Nagarajan Radhakrishnan, Upreti Meenakshi
Division of Biomedical Informatics, University of Arkansas for Medical Sciences, Little Rock, Arkansas, USA.
Methods Enzymol. 2011;487:133-46. doi: 10.1016/B978-0-12-381270-4.00005-6.
Inferring functional relationships and network structure from the observed gene expression profiles can provide a novel insight into the working of the genes as a system or network as opposed to independent entities. Such networks may also represent possible causal relationships between a given set of genes, hence can prove to be a convenient abstraction of the underlying signaling mechanism. The discovery of functional relationships from the observed gene expression profiles does not rely on prior literature, hence useful in identifying undocumented relationships between a given set of genes. Several techniques have been proposed in the literature. The present study investigates the choice Granger causality (GC) and its extensions in modeling the network structure between a given pair of genes from their expression profiles. The impact of noise variance on GC relationships is investigated. VAR parameter estimation is proposed to obtain a finer insight into the functional relationships inferred using GC tests. The results are presented on synthetic networks generated from known vector-autoregressive (VAR) models and those from cell-cycle gene expression profiles that can be modeled as a first-order bivariate VAR.

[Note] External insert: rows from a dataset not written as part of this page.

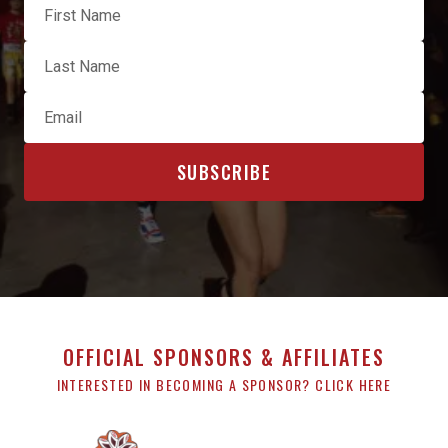
OFFICIAL SPONSORS & AFFILIATES
INTERESTED IN BECOMING A SPONSOR? CLICK HERE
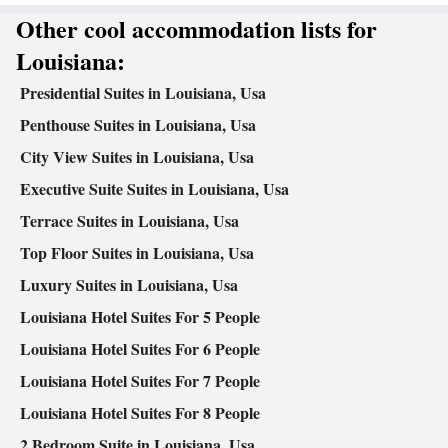
Desk • Carbon monoxide detector • Dishwasher • Oven • Iron •
Other cool accommodation lists for
Fan • Internet facilities • Towels • Ironing facilities • Wireless
Louisiana:
Internet • Tea/Coffee maker • Microwave • Private pool • TV •
Kitchenware
Refrigerator • Toaster • Linen • Stovetop •
•
Presidential Suites in Louisiana, Usa
Kitchen
• Sofa bed • Heating • Tumble dryer • Washing machine
Penthouse Suites in Louisiana, Usa
• Wardrobe or closet • Children's high chair • Air conditioning
City View Suites in Louisiana, Usa
Smoking: No smoking
Executive Suite Suites in Louisiana, Usa
Terrace Suites in Louisiana, Usa
Top Floor Suites in Louisiana, Usa
Luxury Suites in Louisiana, Usa
Louisiana Hotel Suites For 5 People
Louisiana Hotel Suites For 6 People
Louisiana Hotel Suites For 7 People
Louisiana Hotel Suites For 8 People
2 Bedroom Suite in Louisiana, Usa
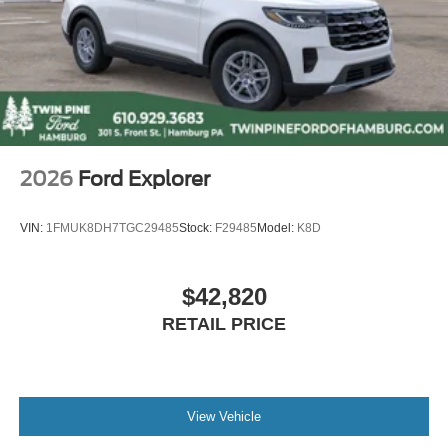
2026
Ford Explorer
VIN:
1FMUK8DH7TGC29485
Stock:
F29485
Model:
K8D
$42,820
RETAIL PRICE
View Vehicle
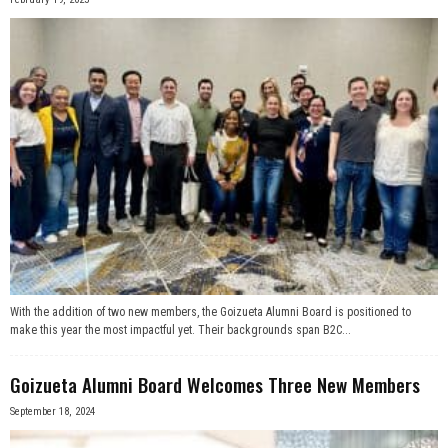
With the addition of two new members, the Goizueta Alumni Board is positioned to
make this year the most impactful yet. Their backgrounds span B2C...
Goizueta Alumni Board Welcomes Three New Members
September 18, 2024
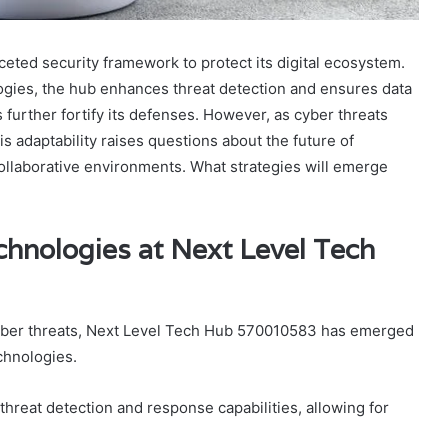
ted security framework to protect its digital ecosystem.
ogies, the hub enhances threat detection and ensures data
s further fortify its defenses. However, as cyber threats
s adaptability raises questions about the future of
collaborative environments. What strategies will emerge
chnologies at Next Level Tech
 cyber threats, Next Level Tech Hub 570010583 has emerged
chnologies.
reat detection and response capabilities, allowing for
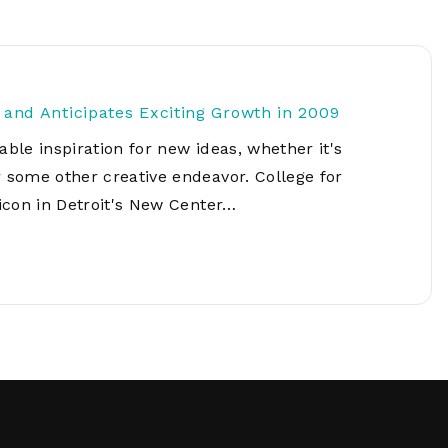
Network
Software
Dark Wave
Security
The
Peering &
GIS & Data
Quilt/Carah
Caching
Analytics
Contract
s and Anticipates Exciting Growth in 2009
Colocation
Cyber
Juniper
able inspiration for new ideas, whether it's
Education 
RADb Inter
Networks
Training
r some other creative endeavor. College for
Routing
 icon in Detroit's New Center…
Registry
Community
CISO
DDoS
Protection
Services
Managed
Firewall
CISO Scann
Security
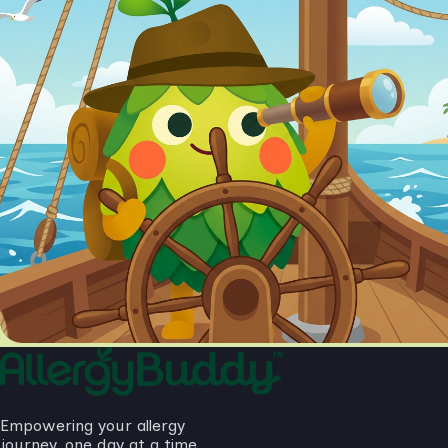
Empowering your allergy
journey, one day at a time.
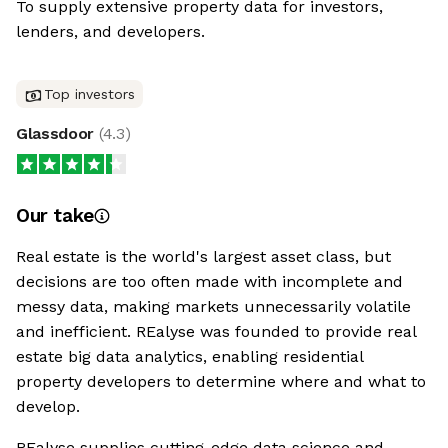
To supply extensive property data for investors,
lenders, and developers.
Top investors
Glassdoor
(
4.3
)
Our take
Real estate is the world's largest asset class, but
decisions are too often made with incomplete and
messy data, making markets unnecessarily volatile
and inefficient. REalyse was founded to provide real
estate big data analytics, enabling residential
property developers to determine where and what to
develop.
REalyse supplies cutting-edge data science and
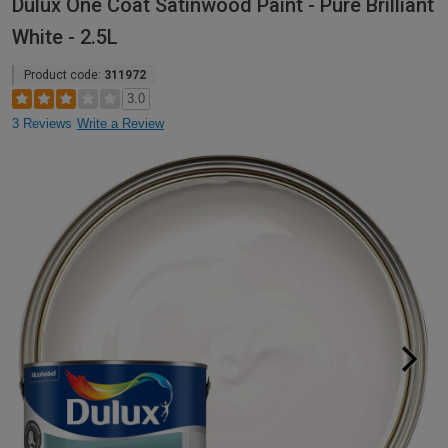
Dulux One Coat Satinwood Paint - Pure Brilliant
White - 2.5L
Product code:
311972
3.0
3 Reviews
Write a Review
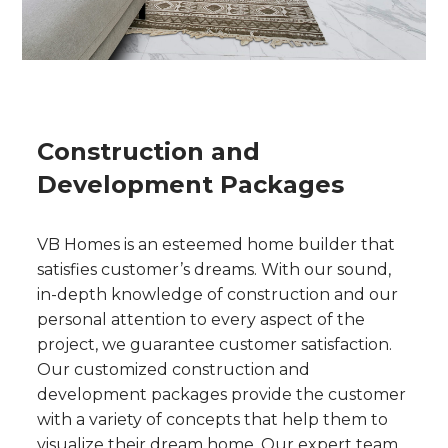
Construction and
Development Packages
VB Homes is an esteemed home builder that
satisfies customer’s dreams. With our sound,
in-depth knowledge of construction and our
personal attention to every aspect of the
project, we guarantee customer satisfaction.
Our customized construction and
development packages provide the customer
with a variety of concepts that help them to
visualize their dream home. Our expert team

从观察到的基因表达谱推断功能关系和网络结构,可以为基因作为一个系统或网络(而非独立实体)的运作方式提供全新的见解。这样的网络也可能代表给定基因集之间可能的因果关系,因此可以证明是对潜在信号传导机制的一种便捷抽象。从观察到的基因表达谱中发现功能关系并不依赖于先前的文献,因此有助于识别给定基因集之间未被记录的关系。文献中已经提出了几种技术。本研究调查了格兰杰因果关系(GC)及其扩展在根据给定基因对的表达谱对网络结构进行建模中的应用。研究了噪声方差对GC关系的影响。提出了向量自回归(VAR)参数估计,以便更深入地了解使用GC检验推断出的功能关系。结果展示在由已知向量自回归(VAR)模型生成的合成网络以及可建模为一阶二元VAR的细胞周期基因表达谱的网络上。